Top of Data for this exercise

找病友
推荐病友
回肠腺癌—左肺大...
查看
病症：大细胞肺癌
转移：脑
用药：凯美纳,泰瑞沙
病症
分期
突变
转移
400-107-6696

Bottom of Data for this exercise
Top of Data for this exercise

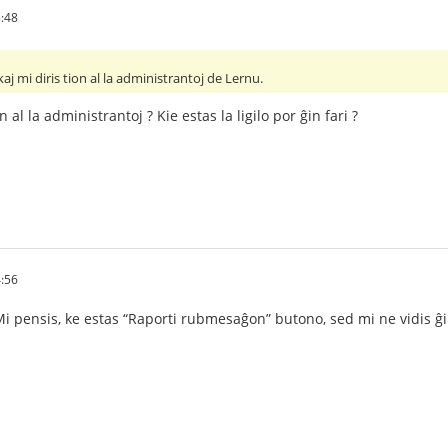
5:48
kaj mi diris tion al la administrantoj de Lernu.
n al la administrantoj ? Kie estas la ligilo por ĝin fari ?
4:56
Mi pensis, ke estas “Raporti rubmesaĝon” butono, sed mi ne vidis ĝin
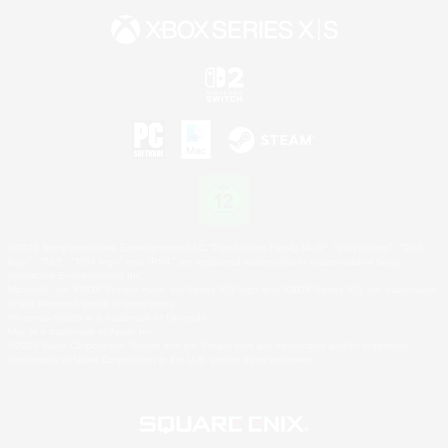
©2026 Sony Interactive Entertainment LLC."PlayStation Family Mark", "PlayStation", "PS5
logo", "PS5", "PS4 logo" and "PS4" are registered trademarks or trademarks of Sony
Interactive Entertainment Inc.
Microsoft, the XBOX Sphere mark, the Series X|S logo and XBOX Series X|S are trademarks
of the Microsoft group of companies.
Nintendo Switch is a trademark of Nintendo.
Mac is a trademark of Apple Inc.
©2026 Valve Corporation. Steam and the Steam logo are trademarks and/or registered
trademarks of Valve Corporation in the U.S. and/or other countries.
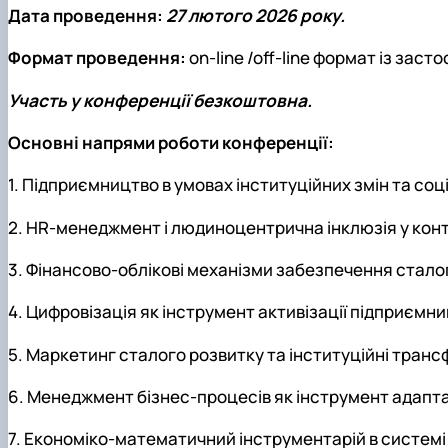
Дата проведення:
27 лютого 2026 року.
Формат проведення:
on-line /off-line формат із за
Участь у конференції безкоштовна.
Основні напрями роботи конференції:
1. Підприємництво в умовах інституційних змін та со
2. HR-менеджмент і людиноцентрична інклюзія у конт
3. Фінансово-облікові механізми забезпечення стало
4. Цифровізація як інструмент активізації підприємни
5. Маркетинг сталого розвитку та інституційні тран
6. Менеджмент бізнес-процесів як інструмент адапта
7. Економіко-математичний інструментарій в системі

Bottom of Data for this exercise

#### Problem description
Your reply should hold nothing but the lines above, from the one containing "Interactive Entertainment Inc." to the one containing "7. Економіко-математичний інструментарій", reproduced exactly minus the pictures.

#### Output for this exercise
Interactive Entertainment Inc.
Microsoft, the XBOX Sphere mark, the Series X|S logo and XBOX Series X|S are trademarks
of the Microsoft group of companies.
Nintendo Switch is a trademark of Nintendo.
Mac is a trademark of Apple Inc.
©2026 Valve Corporation. Steam and the Steam logo are trademarks and/or registered
trademarks of Valve Corporation in the U.S. and/or other countries.
Дата проведення:
27 лютого 2026 року.
Формат проведення:
on-line /off-line формат із за
Участь у конференції безкоштовна.
Основні напрями роботи конференції:
1. Підприємництво в умовах інституційних змін та со
2. HR-менеджмент і людиноцентрична інклюзія у конт
3. Фінансово-облікові механізми забезпечення стало
4. Цифровізація як інструмент активізації підприємни
5. Маркетинг сталого розвитку та інституційні тран
6. Менеджмент бізнес-процесів як інструмент адапта
7. Економіко-математичний інструментарій в системі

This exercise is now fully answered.